Exercise prompt
Repeat, word for word and with nothing added, each line from the one containing "Краткое пос" to the final line of the data, keeping both ends. Pictures are not part of the copy.

╭─ Material provided

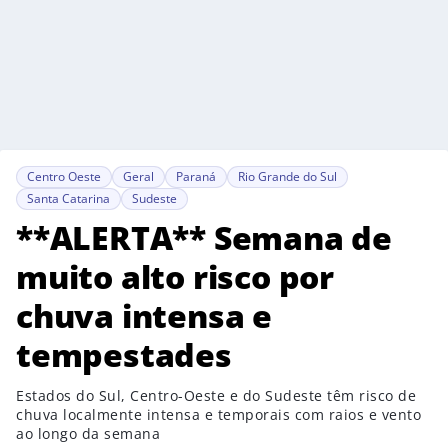
Centro Oeste
Geral
Paraná
Rio Grande do Sul
Santa Catarina
Sudeste
**ALERTA** Semana de
muito alto risco por
chuva intensa e
tempestades
Estados do Sul, Centro-Oeste e do Sudeste têm risco de
chuva localmente intensa e temporais com raios e vento
ao longo da semana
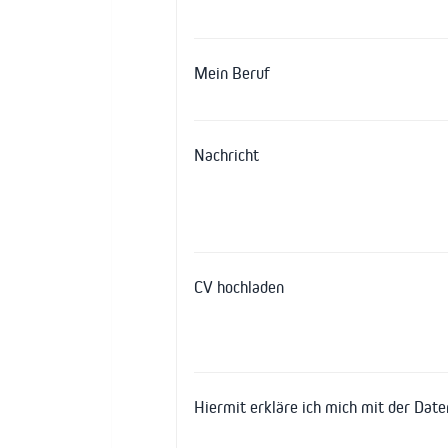
Mein Beruf
Nachricht
CV hochladen
Hiermit erkläre ich mich mit der Dat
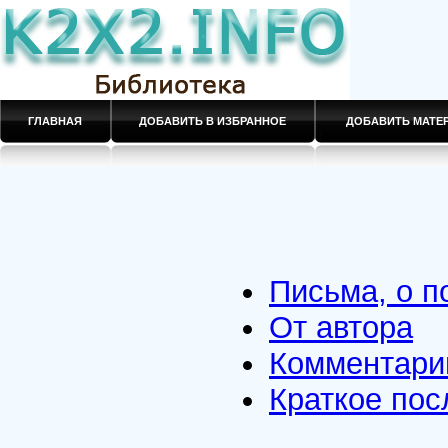
ГЛАВНАЯ
ДОБАВИТЬ В ИЗБРАННОЕ
ДОБАВИТЬ МАТ
Письма, о п
От автора
Комментари
Краткое пос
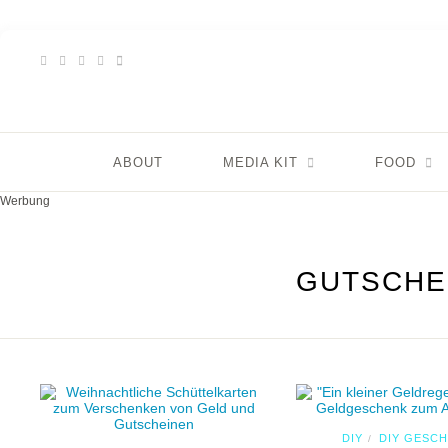
ABOUT
MEDIA KIT
FOOD
Werbung
GUTSCHE
DIY
DIY GESC
/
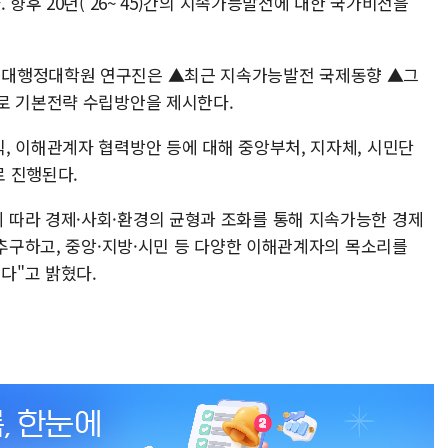
 향후 20년('26~'45)간의 지속가능발전에 대한 국가비전을
울대행정대학원 연구진은 ▲최근 지속가능발전 국제동향 ▲그
로 기본전략 수립방안을 제시한다.
, 이해관계자 협력방안 등에 대해 중앙부처, 지자체, 시민단
 진행된다.
 따라 경제·사회·환경의 균형과 조화를 통해 지속가능한 경제
 추구하고, 중앙·지방·시민 등 다양한 이해관계자의 목소리를
다"고 밝혔다.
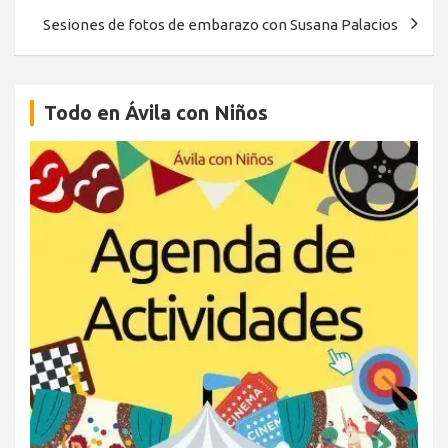
entradas
Sesiones de fotos de embarazo con Susana Palacios
Todo en Ávila con Niños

╰─

Written solution
Краткое пос
ABOUT
MEDIA KIT
FOOD
Werbung
GUTSCHE
DIY
DIY GESC
/
 향후 20년('26~'45)간의 지속가능발전에 대한 국가비전을
울대행정대학원 연구진은 ▲최근 지속가능발전 국제동향 ▲그
로 기본전략 수립방안을 제시한다.
, 이해관계자 협력방안 등에 대해 중앙부처, 지자체, 시민단
 진행된다.
 따라 경제·사회·환경의 균형과 조화를 통해 지속가능한 경제
 추구하고, 중앙·지방·시민 등 다양한 이해관계자의 목소리를
다"고 밝혔다.
entradas
Sesiones de fotos de embarazo con Susana Palacios
Todo en Ávila con Niños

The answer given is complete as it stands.